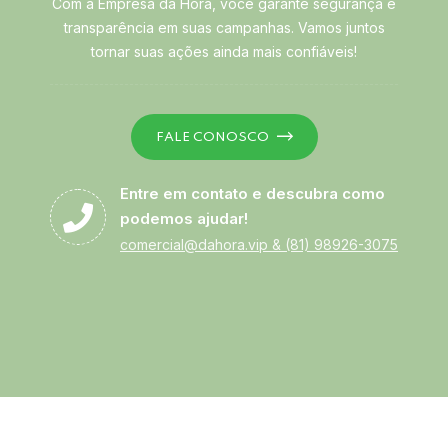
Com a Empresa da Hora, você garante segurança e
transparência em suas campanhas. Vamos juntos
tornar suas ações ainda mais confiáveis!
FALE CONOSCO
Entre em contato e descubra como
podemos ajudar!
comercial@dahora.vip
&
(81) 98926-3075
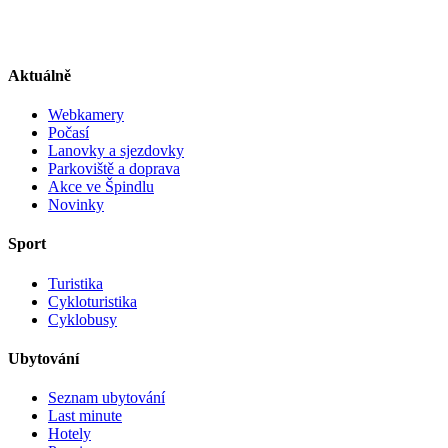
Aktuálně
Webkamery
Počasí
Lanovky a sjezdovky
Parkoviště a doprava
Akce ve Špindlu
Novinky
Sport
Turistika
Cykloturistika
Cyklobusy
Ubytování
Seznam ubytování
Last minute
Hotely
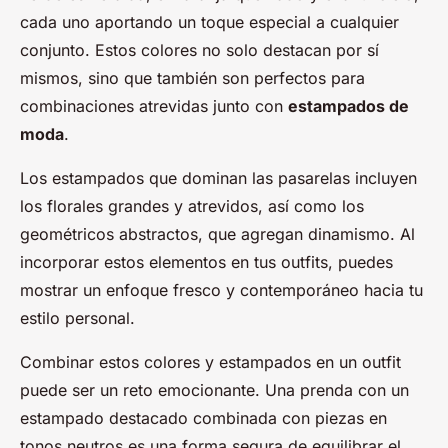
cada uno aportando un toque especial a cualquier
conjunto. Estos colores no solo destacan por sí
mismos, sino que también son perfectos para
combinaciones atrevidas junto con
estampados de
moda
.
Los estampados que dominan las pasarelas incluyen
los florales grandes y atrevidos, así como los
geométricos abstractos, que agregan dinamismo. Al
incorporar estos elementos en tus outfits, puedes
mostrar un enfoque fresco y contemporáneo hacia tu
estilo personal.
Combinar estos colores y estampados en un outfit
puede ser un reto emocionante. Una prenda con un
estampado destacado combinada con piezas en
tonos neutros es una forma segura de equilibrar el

========

> [INSTRUCTIONS TO FOLLOW] Which lines above hold the word "colores"? Copy each of them.

> [TASK RESPONSE]
conjunto. Estos colores no solo destacan por sí
Combinar estos colores y estampados en un outfit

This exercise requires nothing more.